What to do: Within this material, how many lines include the word "berjalan"? Answer with a number and nothing more.

Excerpted records:

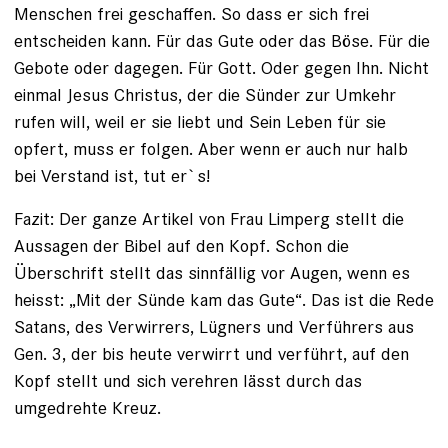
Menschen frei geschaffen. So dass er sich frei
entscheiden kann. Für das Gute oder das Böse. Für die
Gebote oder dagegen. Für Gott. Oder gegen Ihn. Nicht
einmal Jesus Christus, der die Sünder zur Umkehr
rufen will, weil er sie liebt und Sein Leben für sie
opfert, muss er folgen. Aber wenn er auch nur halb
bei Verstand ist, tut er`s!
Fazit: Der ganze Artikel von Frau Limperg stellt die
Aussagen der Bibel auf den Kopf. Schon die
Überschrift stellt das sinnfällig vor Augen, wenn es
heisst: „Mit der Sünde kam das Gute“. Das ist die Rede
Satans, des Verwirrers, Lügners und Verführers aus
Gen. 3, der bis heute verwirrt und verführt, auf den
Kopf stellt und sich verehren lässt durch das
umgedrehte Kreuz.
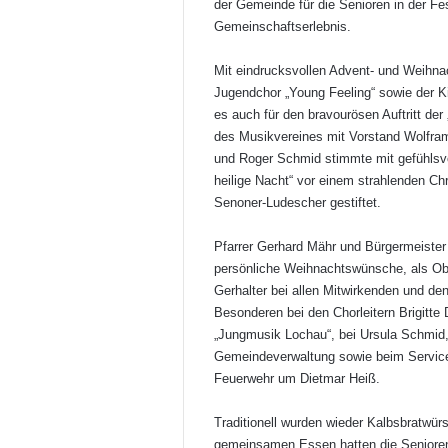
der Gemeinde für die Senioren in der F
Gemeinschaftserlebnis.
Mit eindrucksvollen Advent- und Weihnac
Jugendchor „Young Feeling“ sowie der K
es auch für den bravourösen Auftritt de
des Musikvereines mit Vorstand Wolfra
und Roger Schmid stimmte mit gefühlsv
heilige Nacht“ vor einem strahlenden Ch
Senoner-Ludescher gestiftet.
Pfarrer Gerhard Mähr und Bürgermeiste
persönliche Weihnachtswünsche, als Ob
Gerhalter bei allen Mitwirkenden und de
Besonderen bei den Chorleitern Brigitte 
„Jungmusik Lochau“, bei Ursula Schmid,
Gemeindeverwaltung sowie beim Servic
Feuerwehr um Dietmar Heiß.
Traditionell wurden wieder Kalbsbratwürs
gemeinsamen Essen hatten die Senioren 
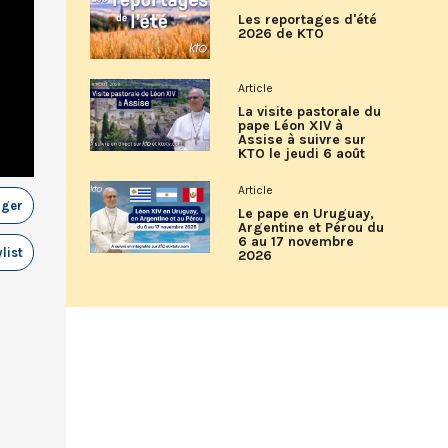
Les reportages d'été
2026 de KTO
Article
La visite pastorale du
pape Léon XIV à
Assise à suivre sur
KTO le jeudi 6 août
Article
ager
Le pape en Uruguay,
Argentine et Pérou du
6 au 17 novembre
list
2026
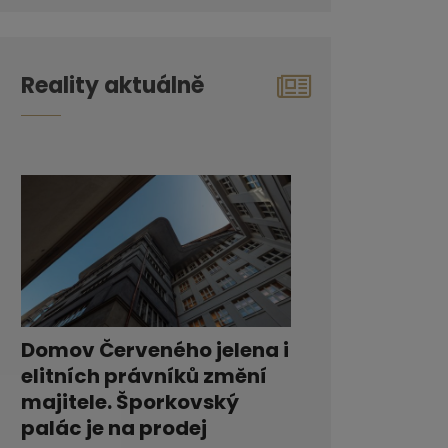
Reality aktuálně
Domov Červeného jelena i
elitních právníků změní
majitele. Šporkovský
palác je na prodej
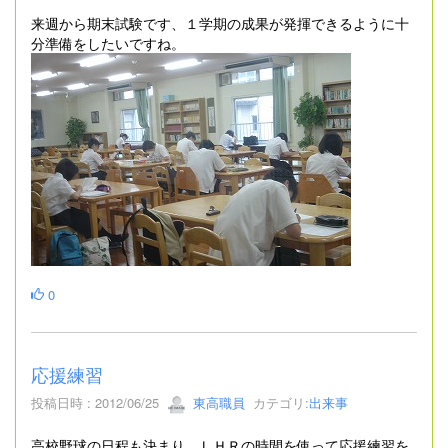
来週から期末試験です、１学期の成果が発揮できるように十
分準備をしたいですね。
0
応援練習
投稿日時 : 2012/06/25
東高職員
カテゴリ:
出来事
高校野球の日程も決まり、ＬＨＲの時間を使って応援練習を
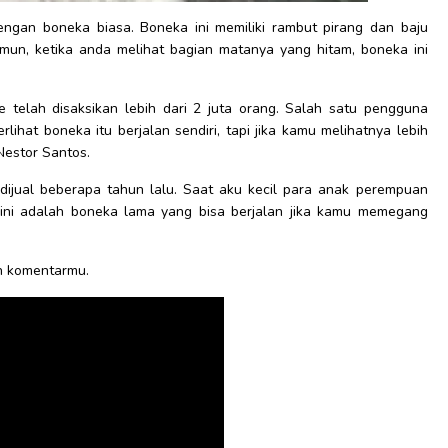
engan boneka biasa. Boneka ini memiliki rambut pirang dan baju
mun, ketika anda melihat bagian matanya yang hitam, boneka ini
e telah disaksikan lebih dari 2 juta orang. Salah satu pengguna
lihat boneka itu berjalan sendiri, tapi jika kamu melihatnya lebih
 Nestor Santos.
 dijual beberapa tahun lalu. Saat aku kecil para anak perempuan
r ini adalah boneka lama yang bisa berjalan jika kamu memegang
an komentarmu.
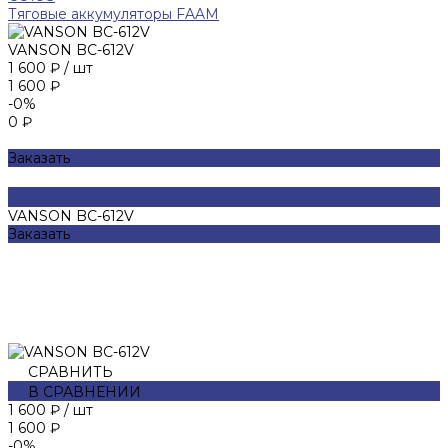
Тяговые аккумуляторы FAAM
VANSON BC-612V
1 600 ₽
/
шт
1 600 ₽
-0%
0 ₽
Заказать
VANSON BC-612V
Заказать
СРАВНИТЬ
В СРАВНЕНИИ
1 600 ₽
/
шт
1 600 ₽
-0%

Written reply: 2